Auch ein plötzlicher Wetterumschlag kann die Planung über den Haufen werfen.

Die Kräfte eines Mitpaddlers erlahmen aufgrund ungewohnter Anstrengungen.

In solchen Situationen ist es erforderlich, die Tour abzubrechen. Also keine Scheu, die Tour vorzeitig abzubrechen.

Regel 9: „PartnerCheck“

Foto: Doris Kaminski

Bevor es aufs Wasser geht macht einen „PartnerCheck“:

  • Handy-Nr. austauschen – Akku aufgeladen?
  • Fühlen sich alle Mitpaddler fit?
  • Gibt es gesundheitliche Einschränkungen?
  • Hat jeder sein Sicherheitsequipment mit?
  • Wer paddelt voraus, wer in der Mitte, wer ist das „Schlusslicht“?
  • Partnerschaften bilden.
  • Handzeichen verabreden.
  • Angehörige über die Tour informieren.
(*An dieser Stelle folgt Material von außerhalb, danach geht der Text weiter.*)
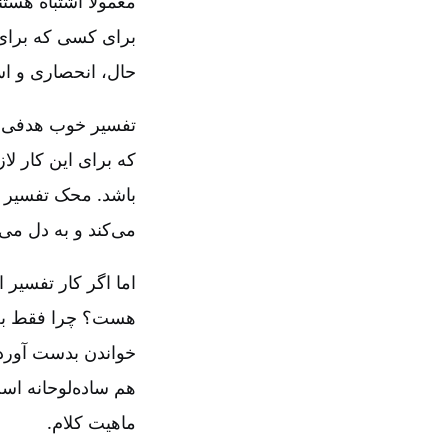
معمولاً اشتباه هست
برای کسی که برای ا
حال‌، انحصاری و اس
تفسیر خوب هدفی دا
که برای این کار لا
باشد. محک تفسیر خ
می‌کند و به دل می‌
اما اگر کار تفسیر 
هست‌؟ چرا فقط به خ
خواندن‌ بدست آورد؟
هم ساده‌لوحانه است
ماهیت کلام‌.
Regel 10: Die Vorbereitung beginnt bereits im Sommer / Fazit

Es kommt nicht nur auf die Kleidung, Verpflegung, Planung, Ausrüstung und Kommunikation an, um in kalter Jahreszeit unsere Gewässer und Natur zu genießen, sondern auch auf die Kenntnisse von Partnerrettung in Notsituationen. Diese Techniken kann man entspannt beim RST in den wärmeren Jahreszeiten üben.